Projects in Previous Years

1st Semester 2023/24: Philosophical Foundations of Explanation

Instructors
Dean McHugh
ECTS
6
Description

All humans by nature desire to know why things happen. Children go through a why-phase (and some, it is said, never grow out of it). We seek to explain; to be reasonable, rational animals. What principles underlie our practice of giving and interpreting explanations?

We will approach this question using tools from philosophy, logic and linguistics. In particular, we will discuss what the words cause and because mean, and what information we take into account when we interpret them; that is, what information a causal model should contain.

This will require diving into the nature of hypothetical reasoning. For a common idea is that when we interpret an explanation, we imagine scenarios where the explanatory factor is present and scenarios where it is absent, and compare what happens in each. For example, when we interpret a sentence like “Sea levels are rising because we continue to burn fossil fuels”, the thought is that we imagine scenarios where we continue to burn fossil fuels and scenarios where we do not, and compare them. In this course we will discuss the principles underlying which scenarios we choose to consider, and what exact kind of comparison we use.

Along the way we will discuss new developments in the semantics of conditionals, evaluating proposals based on similarity, premise semantics and truthmaker semantics.

If time permits, we will discuss other areas where explanation plays an important role, such as the nature of moral responsibility and legal cases where there has been disagreement over how to interpret explanations.

Organisation

The first two weeks (January 8–19) will consist of lectures, with three lectures per week. There will then be supervision meetings for students to come up with their own research questions. There will be student presentations in week 3, and time to write a research paper in week 4.

Assessment

The assessment for this project will be a presentation during week 3 and a paper (written individually or in groups) submitted at the end of week 4.

References

 

Sander Beckers & Joost Vennekens (2018). A principled approach to defining actual causation. Synthese.

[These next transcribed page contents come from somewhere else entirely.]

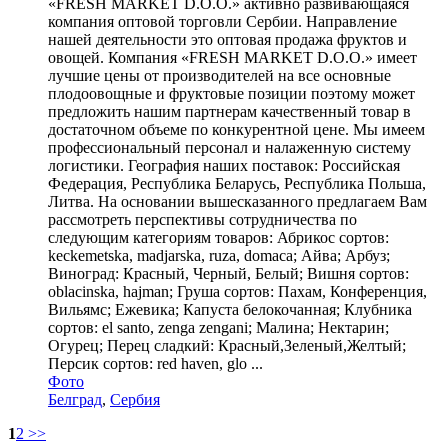
«FRESH MARKET D.O.O.» активно развивающаяся
компания оптовой торговли Сербии. Направление
нашей деятельности это оптовая продажа фруктов и
овощей. Компания «FRESH MARKET D.O.O.» имеет
лучшие цены от производителей на все основные
плодоовощные и фруктовые позиции поэтому может
предложить нашим партнерам качественный товар в
достаточном объеме по конкурентной цене. Мы имеем
профессиональный персонал и налаженную систему
логистики. География наших поставок: Российская
Федерация, Республика Беларусь, Республика Польша,
Литва. На основании вышесказанного предлагаем Вам
рассмотреть перспективы сотрудничества по
следующим категориям товаров: Абрикос сортов:
keckemetska, madjarska, ruza, domaca; Айва; Арбуз;
Виноград: Красный, Черный, Белый; Вишня сортов:
oblacinska, hajman; Груша сортов: Пахам, Конференция,
Вильямс; Ежевика; Капуста белокочанная; Клубника
сортов: el santo, zenga zengani; Малина; Нектарин;
Огурец; Перец сладкий: Красный,Зеленый,Желтый;
Персик сортов: red haven, glo ...
Фото
Белград
,
Сербия
1
2
>>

Matthew Braham & Martin van Hees (2012). An anatomy of moral responsibility. Mind.

Kit Fine (2017). Truthmaker semantics. In the Blackwell Companion to the Philosophy of Language.

Ned Hall (2004). Two concepts of causation. In Causation and Counterfactuals.

Irene Heim & Kain von Fintel (2011), Intensional Semantics. MIT textbook.

Angelika Kratzer (2012). Modals and Conditionals. Oxford University Press.

Judea Pearl & Dana Mackenzie (2018). The Book of Why. Penguin.